[Records shown]

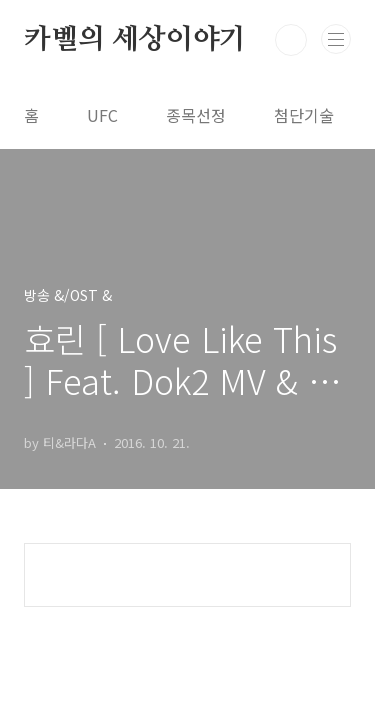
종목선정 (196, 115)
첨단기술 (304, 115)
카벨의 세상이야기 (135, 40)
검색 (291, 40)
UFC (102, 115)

[/Records shown]
[Records shown]

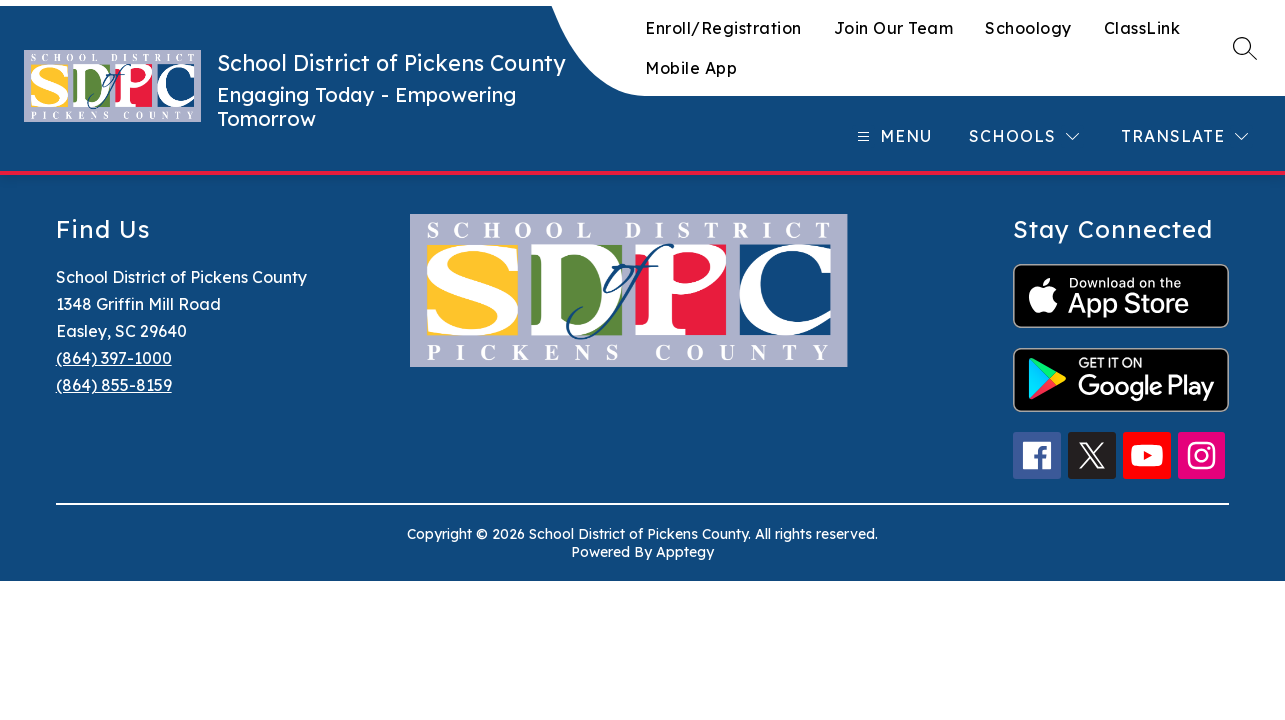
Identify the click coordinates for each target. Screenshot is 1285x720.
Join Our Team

[/Records shown]

Requirement:
Could you restate, word for word, the lines above from the one with "Identify the click" to the one with "Join Our Team", both included?

Written response:
Identify the click coordinates for each target. Screenshot is 1285x720.
Join Our Team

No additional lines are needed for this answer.